Dr Sue Hides, who is acting director of Victoria's State Disease Control Headquarters, said although there are currently 7587 infected properties declared in the New South Wales and Queensland, the figure is misleading.
"Practically, only the infected properties reported in the last 21 days will still be harbouring active infection.
"The number of active infected properties is therefore not 7587, but nearer 1410. At an average of 10 horses per property, this means that about 14,100 horses (out of a population of about 1 million) are currently infected.
"This means that about 1.4% of the total horse population are currently affected by EI."
Victoria, which is free of the disease, has closed its borders to horses since the outbreak began.
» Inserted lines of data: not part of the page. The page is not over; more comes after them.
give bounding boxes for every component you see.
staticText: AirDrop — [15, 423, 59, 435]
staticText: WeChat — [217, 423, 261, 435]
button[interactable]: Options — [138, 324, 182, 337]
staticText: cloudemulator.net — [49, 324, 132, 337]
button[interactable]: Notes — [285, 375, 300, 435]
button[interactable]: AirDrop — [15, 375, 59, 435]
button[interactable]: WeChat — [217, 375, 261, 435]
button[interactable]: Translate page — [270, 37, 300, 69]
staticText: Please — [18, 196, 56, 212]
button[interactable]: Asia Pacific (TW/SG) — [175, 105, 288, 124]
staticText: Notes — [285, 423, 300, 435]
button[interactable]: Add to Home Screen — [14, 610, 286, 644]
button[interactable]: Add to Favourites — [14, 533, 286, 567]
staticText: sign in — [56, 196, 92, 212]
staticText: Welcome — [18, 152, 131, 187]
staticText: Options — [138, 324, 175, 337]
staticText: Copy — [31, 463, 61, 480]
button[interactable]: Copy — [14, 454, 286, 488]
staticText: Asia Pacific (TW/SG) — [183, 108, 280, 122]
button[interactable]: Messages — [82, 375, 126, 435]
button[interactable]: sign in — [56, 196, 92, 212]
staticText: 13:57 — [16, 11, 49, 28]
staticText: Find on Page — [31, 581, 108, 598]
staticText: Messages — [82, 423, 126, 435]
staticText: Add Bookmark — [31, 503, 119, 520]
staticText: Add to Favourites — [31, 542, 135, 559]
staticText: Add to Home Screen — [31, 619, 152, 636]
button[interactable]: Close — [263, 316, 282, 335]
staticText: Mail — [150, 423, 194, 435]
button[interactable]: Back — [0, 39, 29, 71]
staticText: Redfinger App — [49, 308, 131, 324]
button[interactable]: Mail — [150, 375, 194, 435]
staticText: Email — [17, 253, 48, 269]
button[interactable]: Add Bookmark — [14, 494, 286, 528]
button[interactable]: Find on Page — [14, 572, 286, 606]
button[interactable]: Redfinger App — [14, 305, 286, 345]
Since then, 269 investigations have been conducted and more than 565 horses tested for equine flu, with no positive test results recorded.
"This does not mean that Victorian horse owners can afford to relax their guard," says Dr Hides. "Vigilance will continue to be the 'watchword' for the next few months.
"Commonsense biosecurity measures will still apply, and all role-players should continue to ensure that the risks to the industry are minimised."
Dr Hides says there has been a lot of misinformation about EI being present in Victoria.
"Please note that this is not true. Should EI be found in Victoria, a stock standstill would be immediately implemented."
Victorian authorities have carried out 303 border movement investigations, including 21 alleged illegal movements which are still subject to inquiry. To date, 21 warning letters have been sent and two cases are under investigation for possible prosecution.
Investigations into the majority of alleged illegal movements have revealed that no breaches of the movement restrictions occurred.